Los opositores también apuntan a ese mismo lugar. Acusan al Gobierno de utilizar el dinero que integra el Fondo de Garantía de Sustentabilidad (FGS) como una caja de manipulación y clientelismo político a gran escala. Por ejemplo, advierten que el destino de las inversiones en infraestructura hídrica que se financia con ese fondo se concentra, precisamente, en la provincia de Buenos Aires. Con dinero que administra la Anses se ejecuta un plan 2.100 millones de pesos de obras cloacales que, según datos oficiales, fue realizado el 80 por ciento en la provincia que gobierna Daniel Scioli. El resto benefició solamente a otras 5 provincias. Es decir que la mayor parte del país no recibió los beneficios de esa inversión.

El proyecto que viene de Diputados supondría un golpe -o tentativa de golpe- contra la principal caja del oficialismo en la víspera del año electoral.
El Senado inició a las 14 la sesión para debatir el proyecto que aumenta las jubilaciones mínimas al 82 por ciento del salario vital y móvil.

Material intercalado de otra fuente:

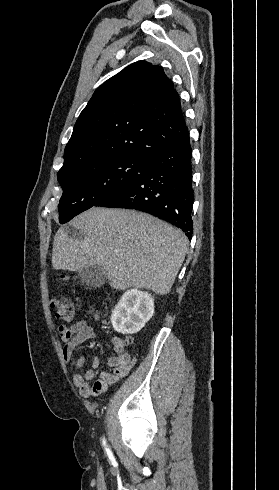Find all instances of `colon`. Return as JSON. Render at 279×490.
Returning <instances> with one entry per match:
<instances>
[{
  "label": "colon",
  "mask_w": 279,
  "mask_h": 490,
  "mask_svg": "<svg viewBox=\"0 0 279 490\" xmlns=\"http://www.w3.org/2000/svg\"><path fill=\"white\" fill-rule=\"evenodd\" d=\"M51 303L54 307L55 316L58 320H61L69 324H73L75 322L76 319L75 307L72 303L67 301L66 297L54 296L51 299ZM118 341H126L127 347H130L129 340H118Z\"/></svg>",
  "instance_id": "5ec220e1"
}]
</instances>
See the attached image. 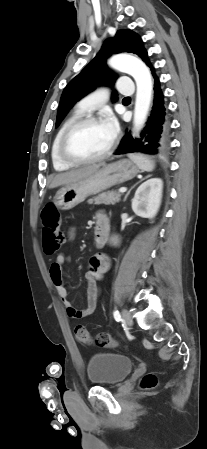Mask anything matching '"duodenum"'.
Returning <instances> with one entry per match:
<instances>
[{
    "instance_id": "duodenum-1",
    "label": "duodenum",
    "mask_w": 207,
    "mask_h": 449,
    "mask_svg": "<svg viewBox=\"0 0 207 449\" xmlns=\"http://www.w3.org/2000/svg\"><path fill=\"white\" fill-rule=\"evenodd\" d=\"M107 234L106 226L103 221L99 220L96 223L95 228V240L98 246H104L105 245V237Z\"/></svg>"
}]
</instances>
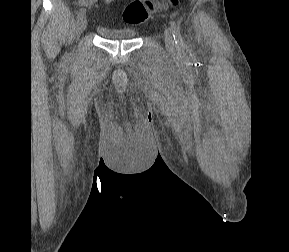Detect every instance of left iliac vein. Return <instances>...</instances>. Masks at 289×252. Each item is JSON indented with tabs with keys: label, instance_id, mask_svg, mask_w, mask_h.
Returning a JSON list of instances; mask_svg holds the SVG:
<instances>
[{
	"label": "left iliac vein",
	"instance_id": "1",
	"mask_svg": "<svg viewBox=\"0 0 289 252\" xmlns=\"http://www.w3.org/2000/svg\"><path fill=\"white\" fill-rule=\"evenodd\" d=\"M164 40L167 50L173 52L175 50V42L169 30H165Z\"/></svg>",
	"mask_w": 289,
	"mask_h": 252
}]
</instances>
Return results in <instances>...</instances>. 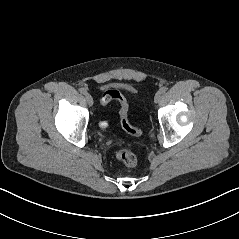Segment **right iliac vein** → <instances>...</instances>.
Here are the masks:
<instances>
[{
  "label": "right iliac vein",
  "instance_id": "63e3f726",
  "mask_svg": "<svg viewBox=\"0 0 239 239\" xmlns=\"http://www.w3.org/2000/svg\"><path fill=\"white\" fill-rule=\"evenodd\" d=\"M85 99H86V102L89 106H92L93 105V98L90 94L86 93L85 94Z\"/></svg>",
  "mask_w": 239,
  "mask_h": 239
}]
</instances>
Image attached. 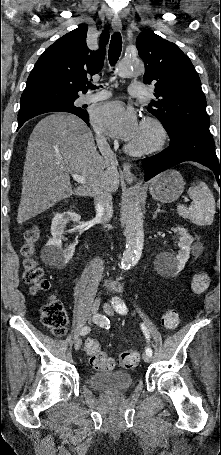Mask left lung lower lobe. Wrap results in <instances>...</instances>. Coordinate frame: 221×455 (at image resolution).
<instances>
[{"label":"left lung lower lobe","instance_id":"left-lung-lower-lobe-1","mask_svg":"<svg viewBox=\"0 0 221 455\" xmlns=\"http://www.w3.org/2000/svg\"><path fill=\"white\" fill-rule=\"evenodd\" d=\"M184 161H195L210 168L221 188V154L215 152L214 140L209 131L188 128L170 139V146L149 158L142 160L147 181L157 174Z\"/></svg>","mask_w":221,"mask_h":455}]
</instances>
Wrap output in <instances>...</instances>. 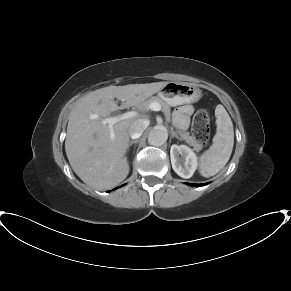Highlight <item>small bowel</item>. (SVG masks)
Returning a JSON list of instances; mask_svg holds the SVG:
<instances>
[{
	"label": "small bowel",
	"instance_id": "small-bowel-1",
	"mask_svg": "<svg viewBox=\"0 0 291 291\" xmlns=\"http://www.w3.org/2000/svg\"><path fill=\"white\" fill-rule=\"evenodd\" d=\"M192 107L190 105L181 106L174 113V121L179 128H185L188 124V116L192 113Z\"/></svg>",
	"mask_w": 291,
	"mask_h": 291
}]
</instances>
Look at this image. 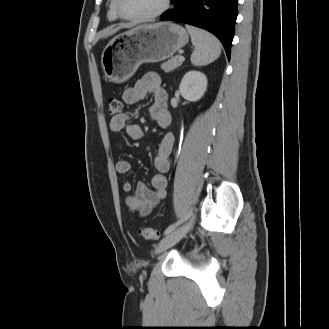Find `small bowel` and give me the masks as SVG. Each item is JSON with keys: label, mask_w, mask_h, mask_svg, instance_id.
<instances>
[{"label": "small bowel", "mask_w": 329, "mask_h": 329, "mask_svg": "<svg viewBox=\"0 0 329 329\" xmlns=\"http://www.w3.org/2000/svg\"><path fill=\"white\" fill-rule=\"evenodd\" d=\"M151 94L153 102L148 109V114L151 120L161 127L170 125L171 116L168 110V95L163 89L161 78L155 72H149L139 80L134 86L127 88L122 99L127 105H134L137 102L145 99ZM109 129L114 133L125 131L127 136L133 140H141L144 136L142 127L137 123L129 122V115L125 112L112 116L109 121ZM174 146V136L171 133H166L159 145L155 156L154 164L157 173L152 177V189L145 184H137L134 192L133 183L130 180H125L122 183V188L125 192L130 193L126 197V205L131 212H138L145 216L149 214L156 204H158L166 195V174L171 168V154ZM116 169L120 174L130 172L131 164L126 159H120L116 163Z\"/></svg>", "instance_id": "c3829d8e"}]
</instances>
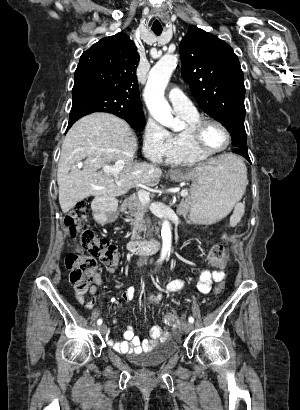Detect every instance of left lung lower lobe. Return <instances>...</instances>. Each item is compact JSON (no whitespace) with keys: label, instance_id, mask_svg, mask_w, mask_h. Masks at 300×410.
<instances>
[{"label":"left lung lower lobe","instance_id":"obj_1","mask_svg":"<svg viewBox=\"0 0 300 410\" xmlns=\"http://www.w3.org/2000/svg\"><path fill=\"white\" fill-rule=\"evenodd\" d=\"M233 152L242 155L243 157H245L251 163L247 151H244V150H241V149H236Z\"/></svg>","mask_w":300,"mask_h":410}]
</instances>
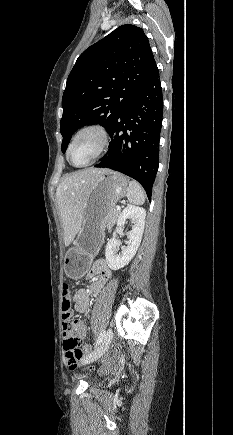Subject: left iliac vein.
I'll use <instances>...</instances> for the list:
<instances>
[{"label": "left iliac vein", "instance_id": "1", "mask_svg": "<svg viewBox=\"0 0 233 435\" xmlns=\"http://www.w3.org/2000/svg\"><path fill=\"white\" fill-rule=\"evenodd\" d=\"M112 338H113L112 330L108 329L102 342L99 344V346L92 353L87 355L82 360V364L91 363V362L99 359L101 356H103V354L107 351L108 347L110 346Z\"/></svg>", "mask_w": 233, "mask_h": 435}]
</instances>
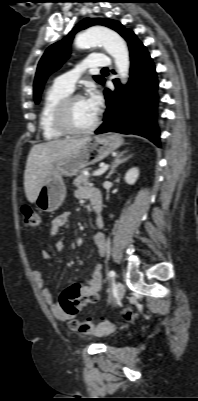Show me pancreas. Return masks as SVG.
<instances>
[{"instance_id": "1", "label": "pancreas", "mask_w": 198, "mask_h": 401, "mask_svg": "<svg viewBox=\"0 0 198 401\" xmlns=\"http://www.w3.org/2000/svg\"><path fill=\"white\" fill-rule=\"evenodd\" d=\"M89 169L86 168L85 171H88ZM90 176L85 175L83 172H81L74 180H73V185L76 186L77 188H83L91 184V181L89 180Z\"/></svg>"}]
</instances>
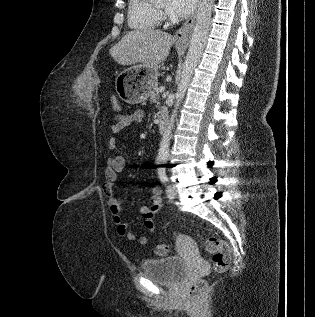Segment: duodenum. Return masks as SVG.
Returning a JSON list of instances; mask_svg holds the SVG:
<instances>
[{
	"mask_svg": "<svg viewBox=\"0 0 315 317\" xmlns=\"http://www.w3.org/2000/svg\"><path fill=\"white\" fill-rule=\"evenodd\" d=\"M168 122V112L166 109H160L158 114V129L160 133H163Z\"/></svg>",
	"mask_w": 315,
	"mask_h": 317,
	"instance_id": "duodenum-1",
	"label": "duodenum"
}]
</instances>
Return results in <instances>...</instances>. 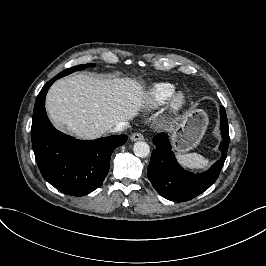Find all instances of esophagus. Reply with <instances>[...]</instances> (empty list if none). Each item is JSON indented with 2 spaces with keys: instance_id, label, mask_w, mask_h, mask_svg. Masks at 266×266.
<instances>
[{
  "instance_id": "34e87169",
  "label": "esophagus",
  "mask_w": 266,
  "mask_h": 266,
  "mask_svg": "<svg viewBox=\"0 0 266 266\" xmlns=\"http://www.w3.org/2000/svg\"><path fill=\"white\" fill-rule=\"evenodd\" d=\"M130 139L132 141H138V140H143L144 139V136L140 133H134L131 135Z\"/></svg>"
}]
</instances>
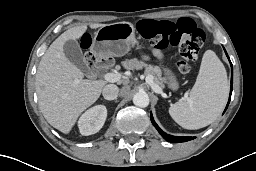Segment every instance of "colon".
<instances>
[{"instance_id":"5ec220e1","label":"colon","mask_w":256,"mask_h":171,"mask_svg":"<svg viewBox=\"0 0 256 171\" xmlns=\"http://www.w3.org/2000/svg\"><path fill=\"white\" fill-rule=\"evenodd\" d=\"M140 36L158 49H164L170 45L178 47L181 58L177 61V67L182 73L190 70L191 62L195 61L200 49L205 42L204 32L197 27L195 22L187 17L177 20H153L142 19L137 25ZM88 35L83 37V42L89 44ZM87 62L92 64L95 60L91 52L85 56Z\"/></svg>"}]
</instances>
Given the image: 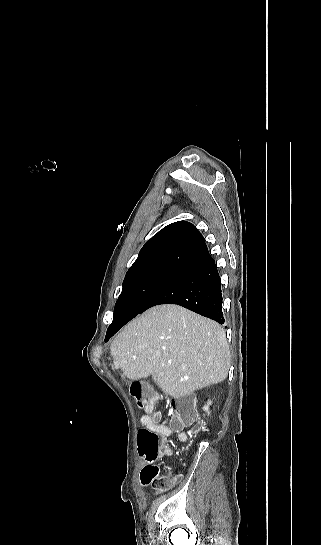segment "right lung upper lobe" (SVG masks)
Here are the masks:
<instances>
[{"label":"right lung upper lobe","instance_id":"obj_1","mask_svg":"<svg viewBox=\"0 0 321 545\" xmlns=\"http://www.w3.org/2000/svg\"><path fill=\"white\" fill-rule=\"evenodd\" d=\"M205 248V240L194 225L174 222L145 243L129 271L155 265L178 268Z\"/></svg>","mask_w":321,"mask_h":545}]
</instances>
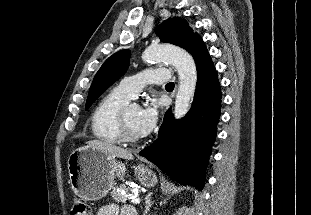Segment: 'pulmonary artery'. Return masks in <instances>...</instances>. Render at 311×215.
<instances>
[{"label": "pulmonary artery", "instance_id": "pulmonary-artery-1", "mask_svg": "<svg viewBox=\"0 0 311 215\" xmlns=\"http://www.w3.org/2000/svg\"><path fill=\"white\" fill-rule=\"evenodd\" d=\"M169 79V70L165 68H150L123 78L116 88L130 99H134L146 85L162 84L168 82Z\"/></svg>", "mask_w": 311, "mask_h": 215}]
</instances>
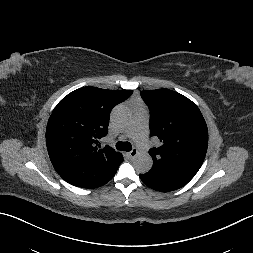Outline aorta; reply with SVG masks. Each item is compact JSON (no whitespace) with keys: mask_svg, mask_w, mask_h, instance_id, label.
I'll use <instances>...</instances> for the list:
<instances>
[{"mask_svg":"<svg viewBox=\"0 0 253 253\" xmlns=\"http://www.w3.org/2000/svg\"><path fill=\"white\" fill-rule=\"evenodd\" d=\"M112 120L119 126L127 124L131 120V112L125 107H117L112 113ZM153 160L148 154H141L135 157L133 166L137 173L145 174L150 171Z\"/></svg>","mask_w":253,"mask_h":253,"instance_id":"aorta-1","label":"aorta"}]
</instances>
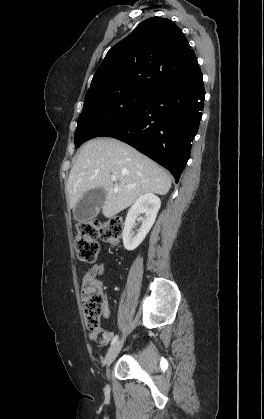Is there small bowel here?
Instances as JSON below:
<instances>
[{
	"instance_id": "c3829d8e",
	"label": "small bowel",
	"mask_w": 264,
	"mask_h": 419,
	"mask_svg": "<svg viewBox=\"0 0 264 419\" xmlns=\"http://www.w3.org/2000/svg\"><path fill=\"white\" fill-rule=\"evenodd\" d=\"M104 271H105V265L104 264H96V265H94L92 268H90L86 273H85V275H91V276H94V277H99V276H101V275H103L104 274ZM103 317L105 318V319H107V318H109L110 317V309H109V306H108V304H106V307H105V309H104V311H103ZM89 337H90V339L92 340V341H94L98 346H100V347H104V346H106L109 342H110V340L112 339V337H113V332H111V331H106V332H104V333H102V334H100L99 332H96V331H92L90 334H89Z\"/></svg>"
}]
</instances>
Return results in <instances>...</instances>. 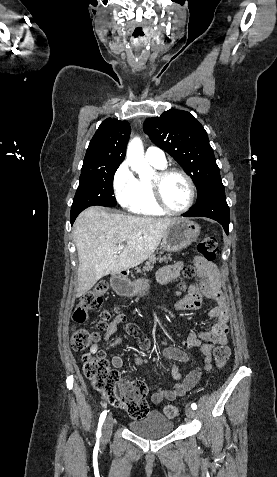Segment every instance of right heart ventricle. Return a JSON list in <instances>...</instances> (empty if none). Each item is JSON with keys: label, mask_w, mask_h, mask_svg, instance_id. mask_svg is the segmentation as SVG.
<instances>
[{"label": "right heart ventricle", "mask_w": 277, "mask_h": 477, "mask_svg": "<svg viewBox=\"0 0 277 477\" xmlns=\"http://www.w3.org/2000/svg\"><path fill=\"white\" fill-rule=\"evenodd\" d=\"M151 165L156 169L163 168L154 164ZM128 209L141 216H161L164 214L154 201L150 179H137L135 198Z\"/></svg>", "instance_id": "e07e8e85"}]
</instances>
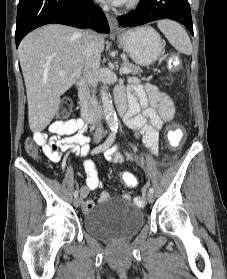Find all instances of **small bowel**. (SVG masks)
<instances>
[{"label":"small bowel","mask_w":227,"mask_h":279,"mask_svg":"<svg viewBox=\"0 0 227 279\" xmlns=\"http://www.w3.org/2000/svg\"><path fill=\"white\" fill-rule=\"evenodd\" d=\"M117 100L128 102V111L124 116L126 126L135 134L141 135L146 146L156 154L160 129L174 116L173 99L156 86L142 84L138 79L131 78L126 92L123 88H117ZM84 129L85 124L81 119L56 120L49 126V133H36L33 141L42 147L44 155L52 163L60 162L63 153H76L85 157L90 151V138L82 134ZM104 156L112 163H122L125 160L124 155L114 148L107 150ZM83 165L86 182L81 187L80 194L84 199V212L90 213L96 202L88 199V196L92 190L101 186V181L97 176L96 165L91 159H85ZM108 199V193L102 191L97 202L105 203Z\"/></svg>","instance_id":"small-bowel-1"}]
</instances>
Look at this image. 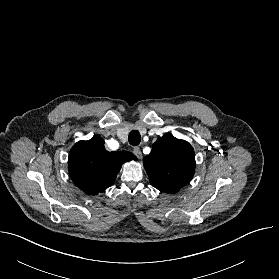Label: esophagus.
<instances>
[{
	"instance_id": "34e87169",
	"label": "esophagus",
	"mask_w": 279,
	"mask_h": 279,
	"mask_svg": "<svg viewBox=\"0 0 279 279\" xmlns=\"http://www.w3.org/2000/svg\"><path fill=\"white\" fill-rule=\"evenodd\" d=\"M133 153L136 155L138 159H142V151L139 147H134Z\"/></svg>"
}]
</instances>
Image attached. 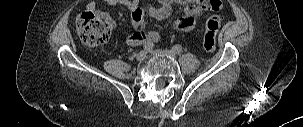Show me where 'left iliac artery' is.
<instances>
[{"label":"left iliac artery","instance_id":"44dca946","mask_svg":"<svg viewBox=\"0 0 303 127\" xmlns=\"http://www.w3.org/2000/svg\"><path fill=\"white\" fill-rule=\"evenodd\" d=\"M172 51L176 54H180L182 52V47L180 45H174Z\"/></svg>","mask_w":303,"mask_h":127}]
</instances>
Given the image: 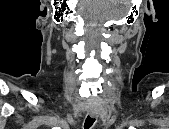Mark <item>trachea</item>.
<instances>
[{"mask_svg":"<svg viewBox=\"0 0 169 129\" xmlns=\"http://www.w3.org/2000/svg\"><path fill=\"white\" fill-rule=\"evenodd\" d=\"M94 122H95L94 118L87 116L85 119L84 128L89 129L93 125Z\"/></svg>","mask_w":169,"mask_h":129,"instance_id":"obj_1","label":"trachea"}]
</instances>
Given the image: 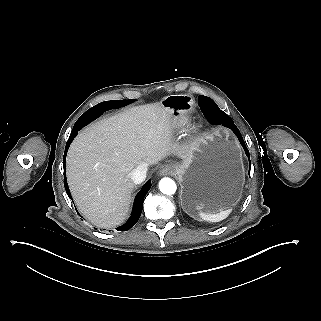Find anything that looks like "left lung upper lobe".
I'll list each match as a JSON object with an SVG mask.
<instances>
[{
    "mask_svg": "<svg viewBox=\"0 0 321 321\" xmlns=\"http://www.w3.org/2000/svg\"><path fill=\"white\" fill-rule=\"evenodd\" d=\"M214 103V101L206 96L200 95L199 96V106L203 107V106H210Z\"/></svg>",
    "mask_w": 321,
    "mask_h": 321,
    "instance_id": "5c2ea615",
    "label": "left lung upper lobe"
}]
</instances>
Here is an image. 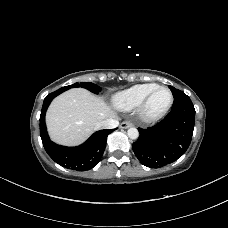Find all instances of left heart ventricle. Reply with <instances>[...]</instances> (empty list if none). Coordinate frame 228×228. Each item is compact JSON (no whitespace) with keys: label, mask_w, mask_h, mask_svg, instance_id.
Returning a JSON list of instances; mask_svg holds the SVG:
<instances>
[{"label":"left heart ventricle","mask_w":228,"mask_h":228,"mask_svg":"<svg viewBox=\"0 0 228 228\" xmlns=\"http://www.w3.org/2000/svg\"><path fill=\"white\" fill-rule=\"evenodd\" d=\"M170 102V94L165 89H160L150 99L147 112L151 115H155L163 111Z\"/></svg>","instance_id":"obj_1"}]
</instances>
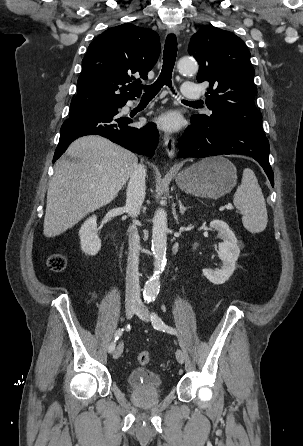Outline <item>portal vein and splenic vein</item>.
Instances as JSON below:
<instances>
[{
    "mask_svg": "<svg viewBox=\"0 0 303 446\" xmlns=\"http://www.w3.org/2000/svg\"><path fill=\"white\" fill-rule=\"evenodd\" d=\"M226 209L227 210H232V209H234V207L232 206V204H228V205H226Z\"/></svg>",
    "mask_w": 303,
    "mask_h": 446,
    "instance_id": "obj_1",
    "label": "portal vein and splenic vein"
}]
</instances>
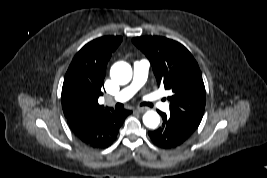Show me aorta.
I'll return each mask as SVG.
<instances>
[{"mask_svg":"<svg viewBox=\"0 0 267 178\" xmlns=\"http://www.w3.org/2000/svg\"><path fill=\"white\" fill-rule=\"evenodd\" d=\"M110 76L111 79L118 84H127L132 78V68L128 63L124 61L116 62L111 67ZM143 123L146 127L155 129L160 123V116L155 111H147L143 115Z\"/></svg>","mask_w":267,"mask_h":178,"instance_id":"1","label":"aorta"}]
</instances>
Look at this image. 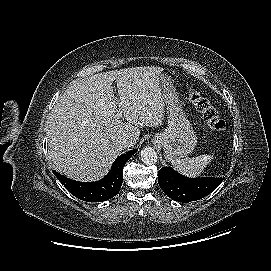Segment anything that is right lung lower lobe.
Returning a JSON list of instances; mask_svg holds the SVG:
<instances>
[{
  "instance_id": "right-lung-lower-lobe-1",
  "label": "right lung lower lobe",
  "mask_w": 271,
  "mask_h": 271,
  "mask_svg": "<svg viewBox=\"0 0 271 271\" xmlns=\"http://www.w3.org/2000/svg\"><path fill=\"white\" fill-rule=\"evenodd\" d=\"M137 152L133 149L120 155L112 164L109 173L96 182H78L71 180L55 170L54 175L64 187L75 197L87 202H102L114 197L123 183V167L132 155Z\"/></svg>"
}]
</instances>
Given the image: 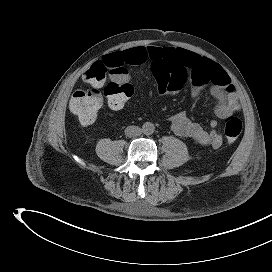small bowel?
Wrapping results in <instances>:
<instances>
[{
	"label": "small bowel",
	"instance_id": "c3829d8e",
	"mask_svg": "<svg viewBox=\"0 0 272 272\" xmlns=\"http://www.w3.org/2000/svg\"><path fill=\"white\" fill-rule=\"evenodd\" d=\"M150 62L157 80V93L161 96L179 93L189 79L191 99H197L203 88L210 86L215 102L214 111L218 118L224 119L240 111L241 103L235 86L226 71L206 57L182 48L171 47H133L110 53L99 63L109 67L141 65ZM126 69V68H125ZM116 78L115 75H112ZM128 78V72L125 75ZM217 121L210 122V130L192 121L184 112L171 118V129L179 136L212 148L223 143L222 135L217 131Z\"/></svg>",
	"mask_w": 272,
	"mask_h": 272
}]
</instances>
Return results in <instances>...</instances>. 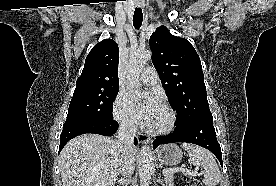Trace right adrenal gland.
I'll use <instances>...</instances> for the list:
<instances>
[{"instance_id":"right-adrenal-gland-1","label":"right adrenal gland","mask_w":276,"mask_h":186,"mask_svg":"<svg viewBox=\"0 0 276 186\" xmlns=\"http://www.w3.org/2000/svg\"><path fill=\"white\" fill-rule=\"evenodd\" d=\"M128 180L124 178L117 179L116 183L122 185V186H127L128 185Z\"/></svg>"}]
</instances>
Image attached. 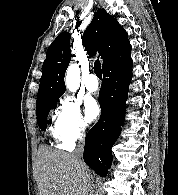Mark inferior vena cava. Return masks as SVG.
I'll return each instance as SVG.
<instances>
[{
    "label": "inferior vena cava",
    "instance_id": "inferior-vena-cava-1",
    "mask_svg": "<svg viewBox=\"0 0 178 195\" xmlns=\"http://www.w3.org/2000/svg\"><path fill=\"white\" fill-rule=\"evenodd\" d=\"M83 149H84V136H81L78 141L77 148L73 152V156L77 160L78 164L81 167V170L85 173L87 177H89L88 170L86 165L84 164L82 160V155H83ZM89 195H96L95 194V186L93 183L90 184V192Z\"/></svg>",
    "mask_w": 178,
    "mask_h": 195
}]
</instances>
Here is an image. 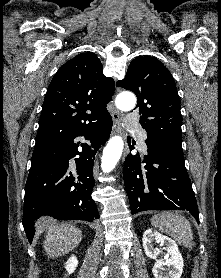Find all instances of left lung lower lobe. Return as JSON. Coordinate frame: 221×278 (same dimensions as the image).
I'll use <instances>...</instances> for the list:
<instances>
[{
  "label": "left lung lower lobe",
  "instance_id": "obj_1",
  "mask_svg": "<svg viewBox=\"0 0 221 278\" xmlns=\"http://www.w3.org/2000/svg\"><path fill=\"white\" fill-rule=\"evenodd\" d=\"M179 140H146L148 155L130 154L124 162V184L131 213L146 210H186L199 223V211ZM133 149V146H130Z\"/></svg>",
  "mask_w": 221,
  "mask_h": 278
}]
</instances>
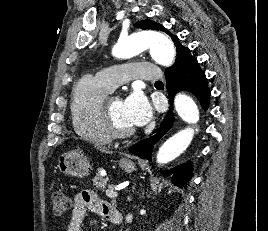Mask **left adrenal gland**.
Here are the masks:
<instances>
[{"mask_svg":"<svg viewBox=\"0 0 268 231\" xmlns=\"http://www.w3.org/2000/svg\"><path fill=\"white\" fill-rule=\"evenodd\" d=\"M128 200L131 201L132 200L131 197H128Z\"/></svg>","mask_w":268,"mask_h":231,"instance_id":"obj_1","label":"left adrenal gland"}]
</instances>
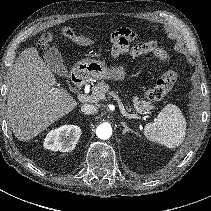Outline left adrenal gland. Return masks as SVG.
Masks as SVG:
<instances>
[{
	"instance_id": "left-adrenal-gland-1",
	"label": "left adrenal gland",
	"mask_w": 211,
	"mask_h": 211,
	"mask_svg": "<svg viewBox=\"0 0 211 211\" xmlns=\"http://www.w3.org/2000/svg\"><path fill=\"white\" fill-rule=\"evenodd\" d=\"M122 126L124 127L123 134H126L127 132L136 133L134 130L130 129L125 122H121Z\"/></svg>"
}]
</instances>
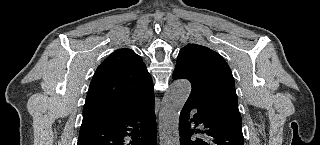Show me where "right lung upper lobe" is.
I'll return each instance as SVG.
<instances>
[{
  "mask_svg": "<svg viewBox=\"0 0 320 145\" xmlns=\"http://www.w3.org/2000/svg\"><path fill=\"white\" fill-rule=\"evenodd\" d=\"M153 96L152 79L141 57L131 49L116 50L92 78L82 124L125 116L142 108Z\"/></svg>",
  "mask_w": 320,
  "mask_h": 145,
  "instance_id": "right-lung-upper-lobe-1",
  "label": "right lung upper lobe"
}]
</instances>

Con 38 senadores presentes y poco antes de que se cumpliera el tiempo reglamentario, los bloques opositores consiguieron iniciar el debate.

Los cálculos que realiza el Gobierno determinan que el proyecto opositor supone una erogación adicional de 60 mil millones de pesos que hoy la Anses no tiene. Una tercera parte, corresponde al aumento de las jubilaciones mínimas hasta el 82% móvil. Los 40 mil millones restantes, a adecuar las jubilaciones medias y altas a las nuevas condiciones. Quienes impulsan la ley afirman que “la plata está” y afirman que deben las ganancias anuales del FGS y recursos presupuestarios que hoy se destinan, por ejemplo, a subsidios al transporte o la energía. Pero la fuente de financiación para todo el plan no está contemplada en el proyecto que se debatirá hoy.

“No creo que el Gobierno vete una ley que tiene tanto consenso”, desafió el senador Ernesto Sanz, presidente del a UCR. De eso se trata, de un desafío. Un duelo.

La respuesta de Anibal Fernandez por Twitter anoche fue:

Aníbal Fernández

@FernandezAnibal Pero la realidad es otra. Nuestro modelo encarna un ejercicio d responsabilidad política q bregará p/soluciones concretas p/los argentinos

Por esa razón, la ley de quiebra del Estado será vetada. No estamos dispuestos a permitir que el Estado y la Argentina se suiciden.